Expression of NF-κB2 itself is increased in more mature B cell lines (7) and is up-regulated during B cell development (Figs. 2 and 3). However, no defect in NF-κB2 expression, other than its processing, was detected in IKKα-deficient B cells, regardless of their maturation state. Hence, the processing defect is not the consequence of defective B cell maturation. Although the complete knockout of the Nfκb2 gene also results in lymphoid organ defects, including the absence of GCs (31), the effects are not identical to those of the Ikkα mutations, which exert a more severe effect on B cell development. However, the Nfκb2 –/– mutation abolishes expression of both p100 and p52, whereas theIkkα mutations reduce p52 and increase p100 expression. Congruently, the specific ablation of p100 in the presence of p52 expression results in increased lymphocyte proliferation and enlargement of spleen and lymph nodes (32).

NIK overexpression was shown to enhance NF-κB2 phosphorylation and processing (11). Our results strongly suggest that NIK acts via IKKα. First, theIkkαAA mutation, which replaces the NIK phosphorylation sites of IKKα with alanines, inhibits NF-κB2 processing, B cell maturation, and formation of secondary lymphoid organs. Second, NIK fails to stimulate NF-κB2 processing in the absence of IKKα. Third, IKKα is more potent than NIK as a NF-κB2 COOH-terminal kinase. At this point it is not clear whether both NIK and IKKα phosphorylate the COOH-terminal regulatory domain of NF-κB2, or whether this activity is provided by IKKα alone, whose activation is NIK-dependent. NIK itself is thought to be activated by LTβR, a member of the TNF receptor family (9,10). Indeed, Ltβr –/– mice exhibit defects similar to those of aly mice, which encompass those caused by the IkkαAA mutation (33). However, LTβR is expressed in the stroma but not in lymphoid cells, and therefore it cannot activate the NIK–IKKα–NF-κB2 pathway in lymphoid cells. Adoptive transfer experiments suggest that IKKα phosphorylation, like expression of NIK (8) or NF-κB2 (31), is also required outside the B cell compartment for formation of secondary lymphoid organs.

Our findings illustrate a novel function for IKKα that depends on its protein kinase activity and cannot be compensated by the related IKKβ subunit. Although both IKK catalytic subunits are involved in the activation of NF-κB transcription factors, they do so via different mechanisms and substrates. IKKβ is the canonical activator of NF-κB in response to infection and inflammation, and IKKα is responsible for activation of a specific NF-κB factor required for B cell maturation and formation of secondary lymphoid organs.
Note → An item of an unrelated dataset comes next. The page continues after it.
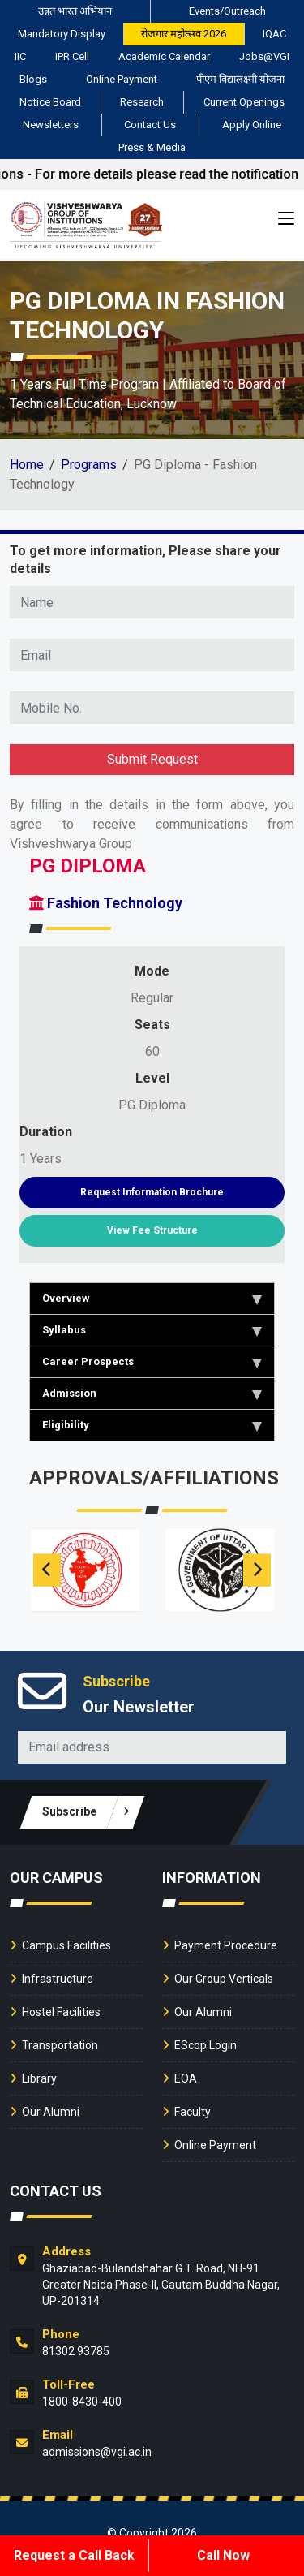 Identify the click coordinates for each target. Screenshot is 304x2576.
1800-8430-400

This function is exerted through processing of NF-κB2 and is remarkably similar to the function of the Drosophila IKK complex, which contains a single catalytic subunit that is similar to both IKKα and IKKβ (22, 23). The DmIKK/Ird5 protein does not phosphorylate the single IκB of Drosophila, Cactus, and instead leads to activation of antibacterial genes through phosphorylation-induced processing of theDrosophila NF-κB1/2 homolog, Relish (22, 23). Although in Drosophila the processing-dependent NF-κB pathway is the major provider of innate antibacterial immunity (23), in mammals this pathway has been assigned to a specific aspect of adaptive immunity: B cell maturation and formation of secondary lymphoid organs. Thus, the duplication of IKK catalytic subunits and their functional divergence correlates with the evolution of the immune system.